Brian Haas edited this page Mar 12, 2019 · 12 revisions

inferCNV i3 HMM (our take on the HoneyBADGER expression-based CNV model)

The inferCNV i3 HMM is highly similar to that used by HoneyBADGER, containing three states representing deletion, neutral, and amplification. The state model is illustrated below.

The 'preliminary inferCNV object' (reference cells subtracted and smoothed) is used as the target for HMM prediction of CNV. The expression intensity distributions corresponding to each of the CNV states are set based on the residual tumor cell expression intensities.

The assumption is that most of the tumor cell residual expression intensities are not found in CNV regions. We model the residual expression intensities according to a Gaussian distribution parameterized by Normal(mu, sigma) as estimated based on all residual tumor expression intensities.

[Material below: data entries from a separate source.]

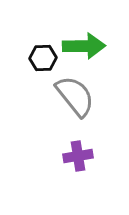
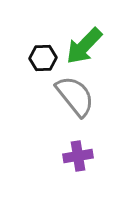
green arrow: rotated 135 degrees clockwise
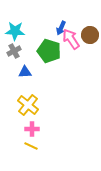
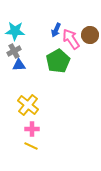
blue arrow: moved 5 px left, 2 px down
green pentagon: moved 9 px right, 10 px down; rotated 25 degrees clockwise
blue triangle: moved 6 px left, 7 px up
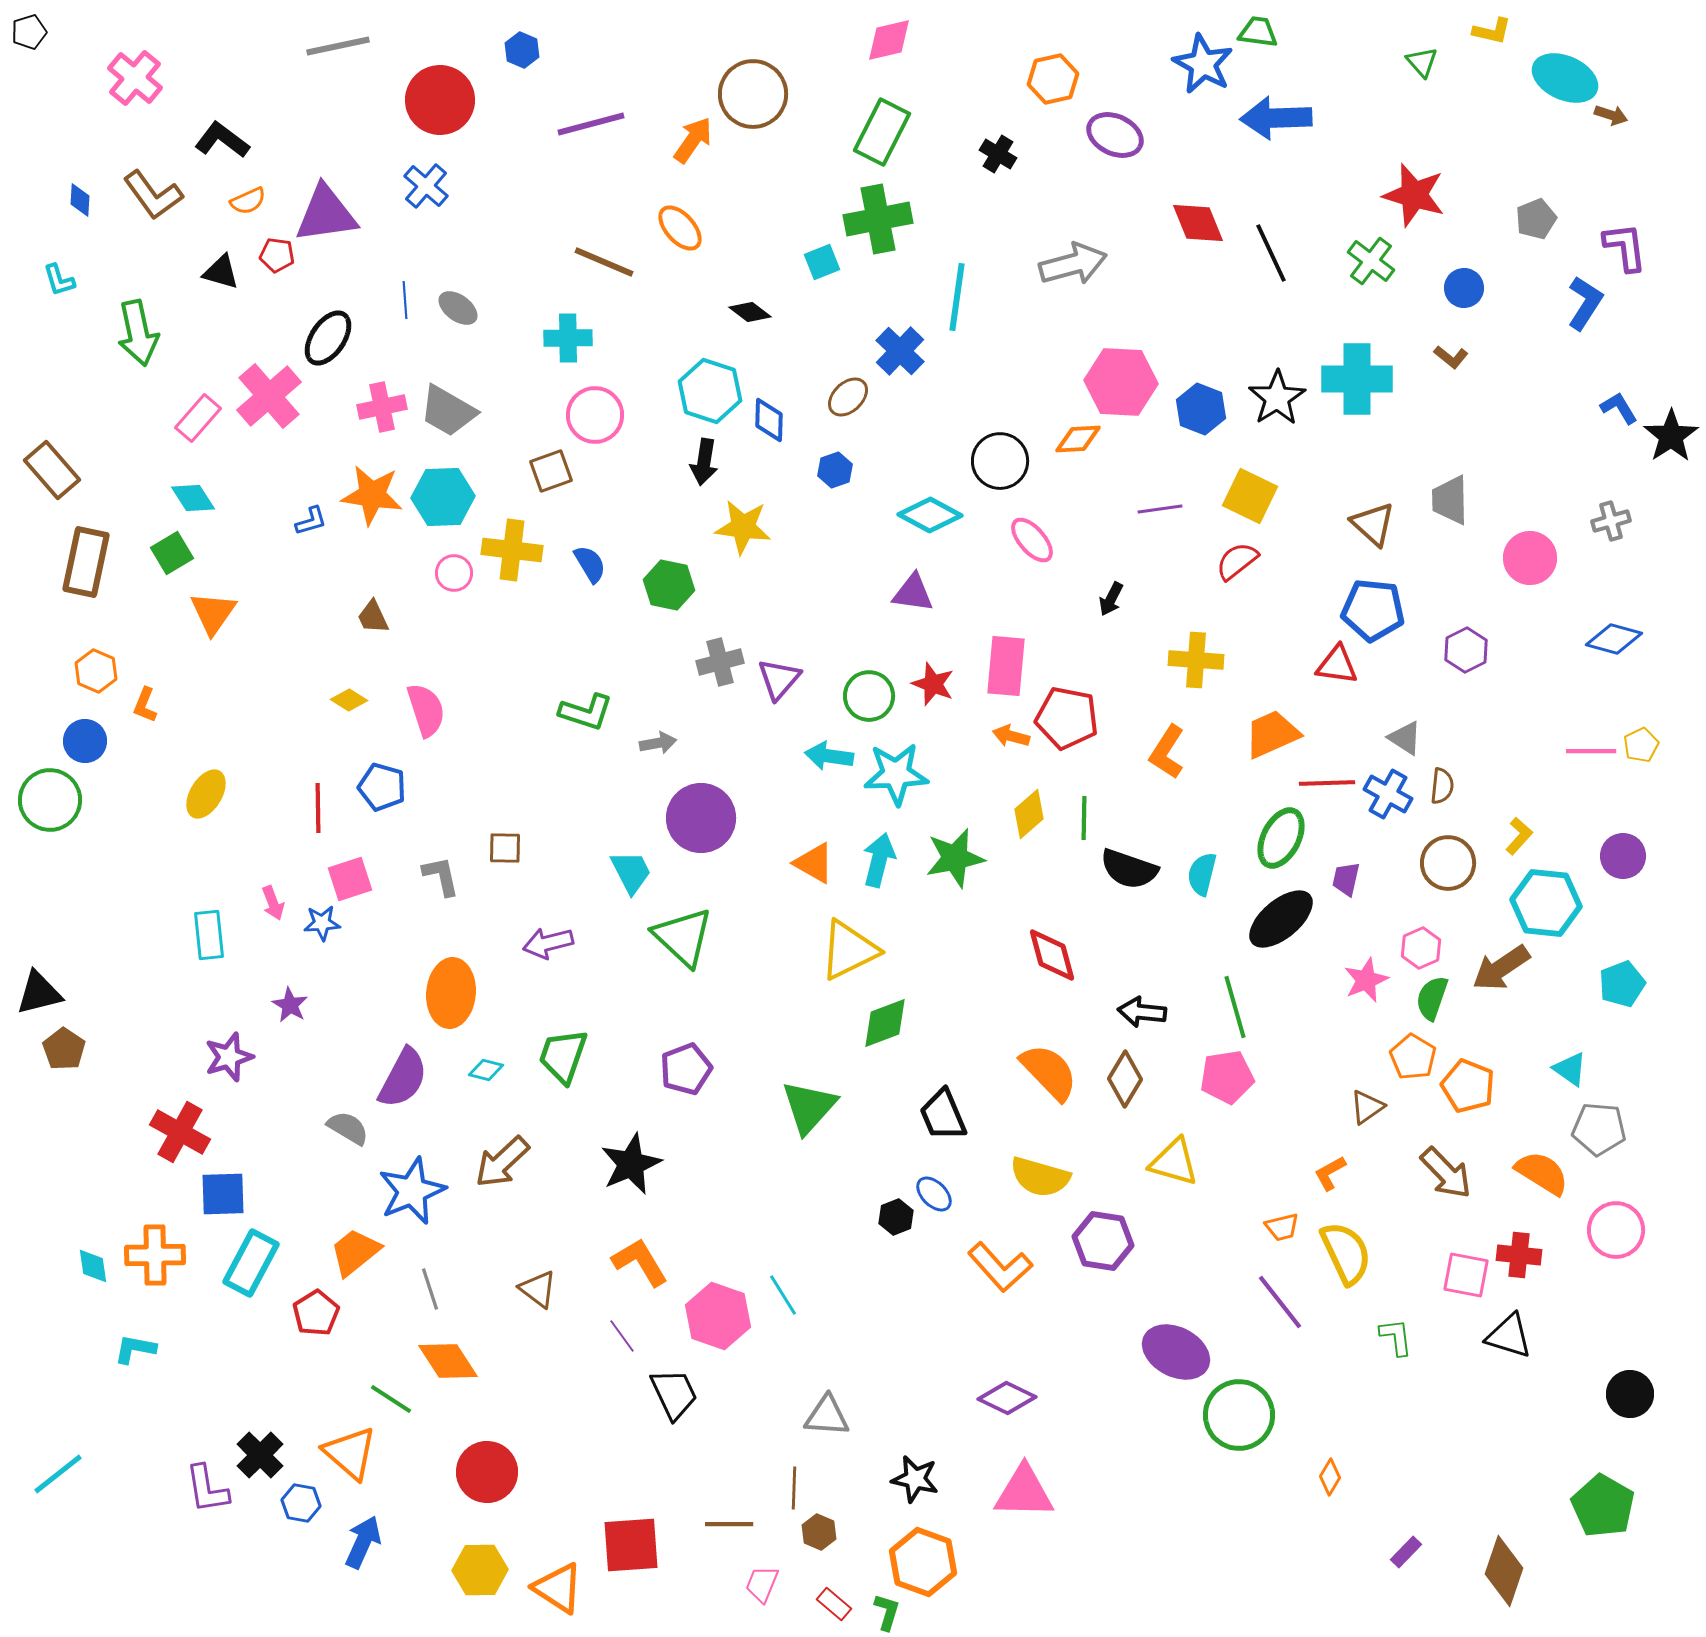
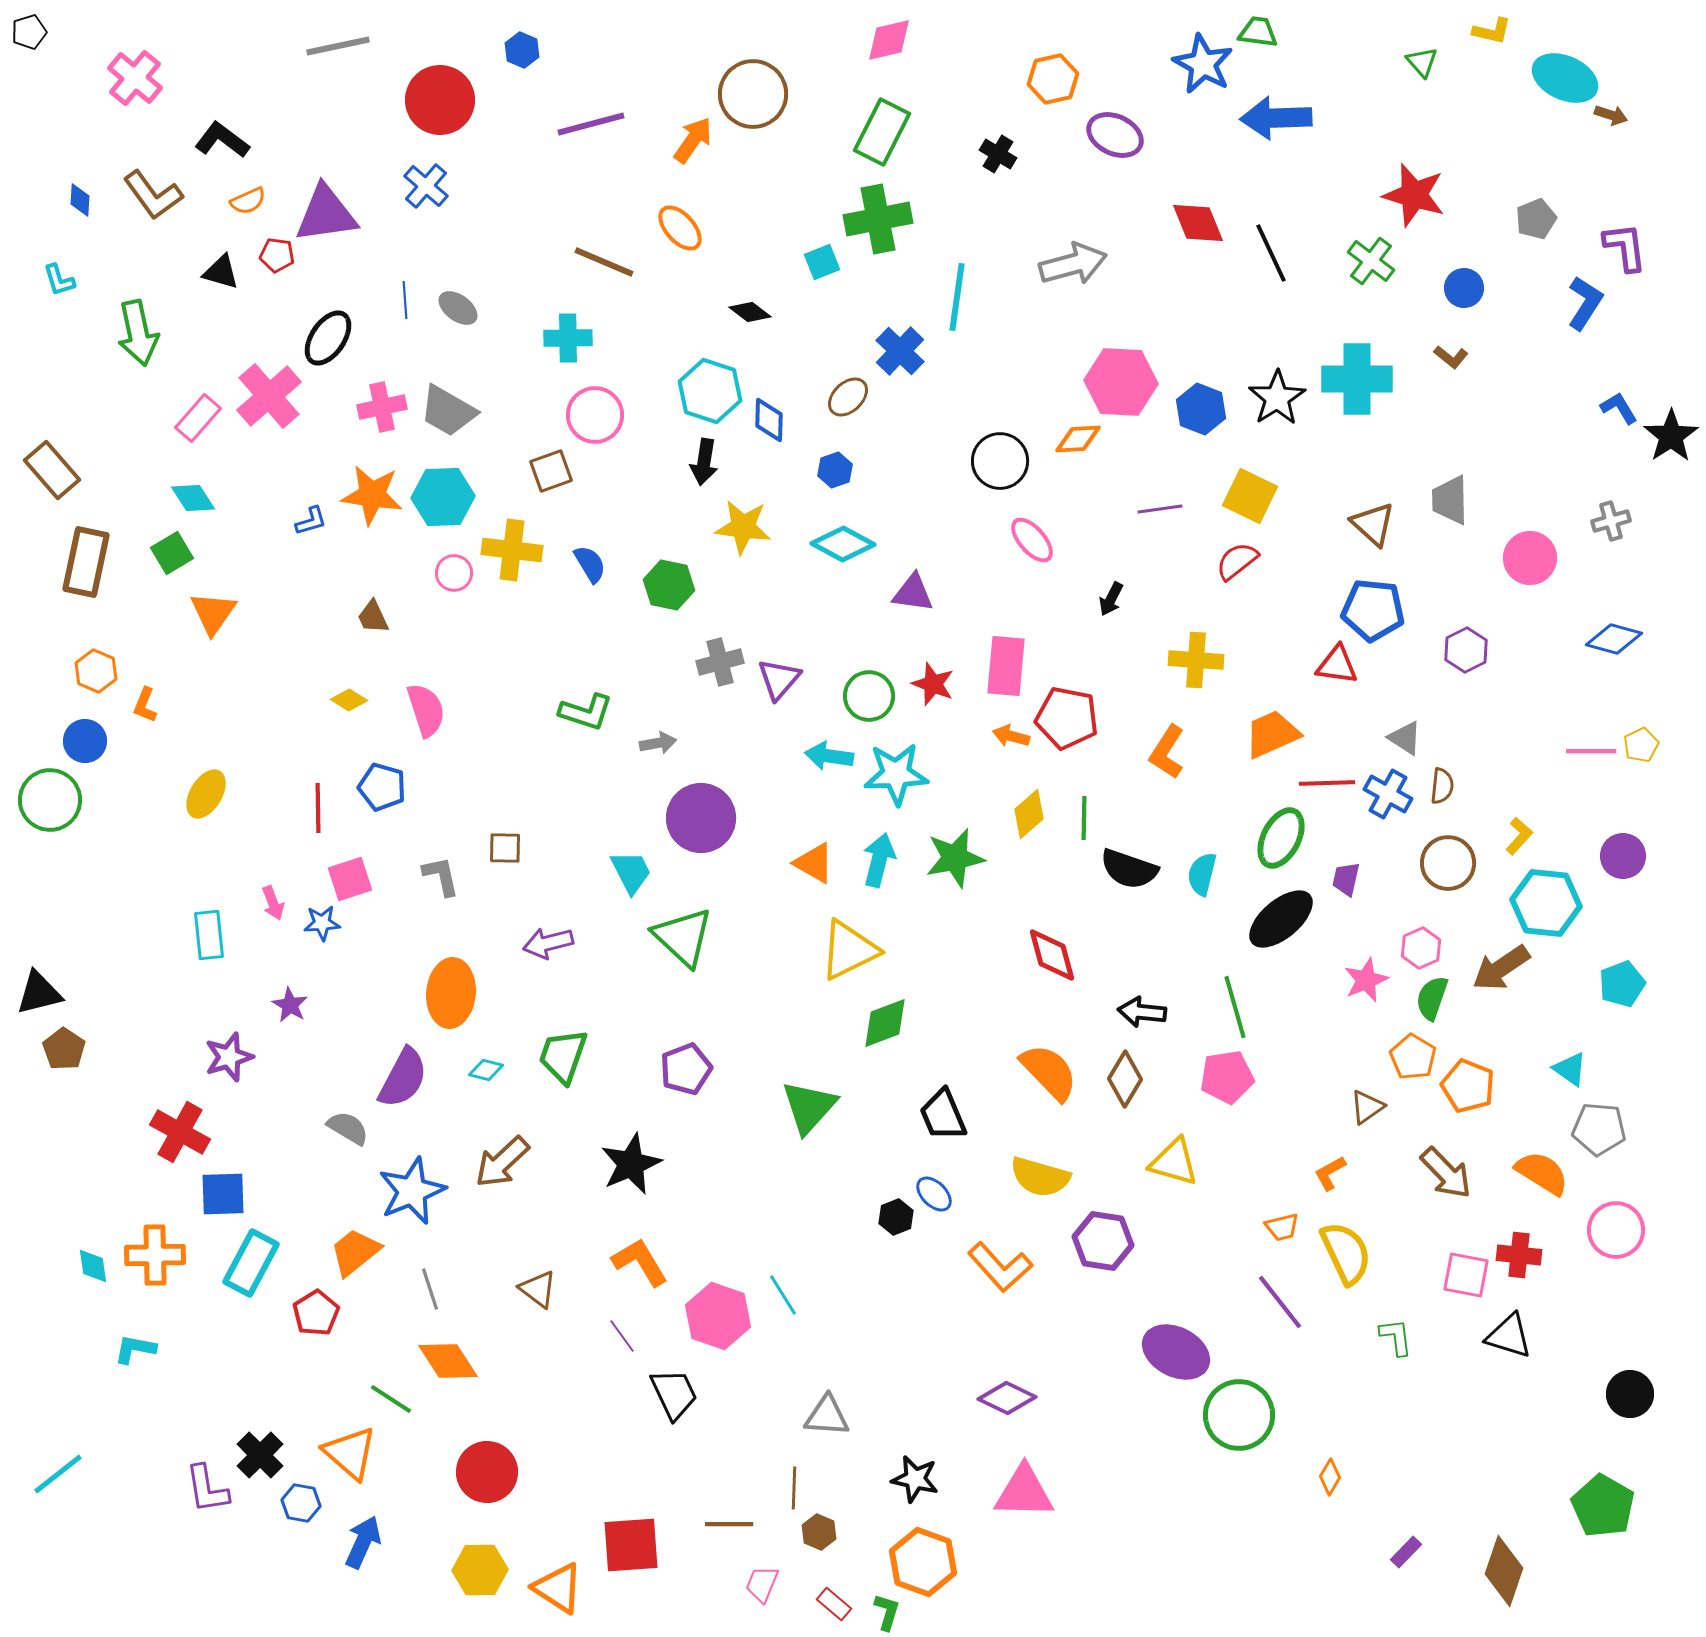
cyan diamond at (930, 515): moved 87 px left, 29 px down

Those residual expression intensities that would be considered significantly different from this distribution would be considered evidence for potential amplification or deletion. As in HoneyBADGER, we determine the mean value for amplification or deletion state expression intensities based on a KS-test, requiring that the alternative mean expression intensity fit a distribution with the same variance and be significantly different from the neutral distribution at a p-value of 0.05 (default, 'infercnv::run(HMM_i3_pval=0.05)'). This parameterization depends on the number of (k) cells being analyzed within a CNV block, where we model the distribution of the mean for (k) cells. The greater the number of (k) cells, the tighter the variance for our estimate of the mean (as per the Central Limit Theorem).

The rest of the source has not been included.